Y ahí Soler solía empalmar sus disquisiciones sobre cegueras y ninguneos con el ejemplo de William Faulkner –previa referencia a su condición de alevoso modelo onettiano–, que hasta la aparición de The portable Faulkner, de Malcolm Cowley, que lo facilitó, lo hizo “legible y visible” al gran público y a la crítica en la inmediata segunda posguerra, sufría de ostracismo en los anaqueles yankees pese a tener una larga (y seguramente mejor) obra en los treinta. Soler, que ya publicaba sus propias cosas por entonces con regularidad, solía rematar sus reflexiones sin duda atinadas con el ejemplo de los Nobel tardíos de Hemingway y el mismo Faulkner, otorgados por novelas “alevosamente manipuladoras”. Sin duda exageraba –él, Soler, lo sabía– pero era cierto que ni El viejo y el mar ni Una fábula “le ataban los zapatos” a Un lugar limpio y bien iluminado o Mientras yo agonizo, como solía concluir.
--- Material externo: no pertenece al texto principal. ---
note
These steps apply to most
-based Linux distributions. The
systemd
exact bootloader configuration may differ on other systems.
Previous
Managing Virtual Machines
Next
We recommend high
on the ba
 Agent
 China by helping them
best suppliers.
Y ni hablar de Onetti, para volver al tema: el Cervantes le llegaba treinta años después de La vida breve.

Finalmente, ayer nomás, un Soler supuestamente ducho y leído al que suelen encomendarle tareas de escriba ocasional, se encontró ante la necesidad de escribir algo para cerrar el año y pensó, como suele cada tanto, recurrir al admirado Onetti. Para eso el maestro tiene un cuento, “Justo el treintaiuno” –así, todo corrido– que bien podía servirle de arranque, sobre todo porque coincide con un tango (incorrectísimo) de Discépolo del mismo nombre. Fue y lo buscó. Recordó que se había publicado por primera vez en Marcha en el ’64, que lo tenía en los Cuentos completos, que hacía mucho que no lo releía.
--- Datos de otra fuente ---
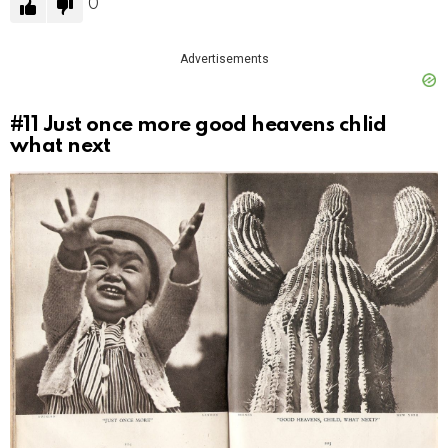
0
Advertisements
#11
Just once more good heavens chlid
what next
Soler suele pensar de sí mismo que de algún modo imperfecto y a duras penas algo ha crecido, algo ha madurado. Suele, no obstante, en momentos de mediana lucidez, sospechar de esa certeza. Ayer, por ejemplo, descubrió –sin sorpresa verdadera– que la lectura de “Justo el treintaiuno” lo expulsaba sin piedad, lo dejaba afuera con un empujón de crudeza intolerable, justo como aquella primera vez –casi medio siglo atrás– ante Bienvenido, Bob. La diferencia es que ahora cree saber de qué se trata: que sólo se ha escondido bastante bien tras un muro de palabras, pero que sigue siendo básicamente el mismo.

Estas cosas le suelen suceder. Para fin de año, sobre todo.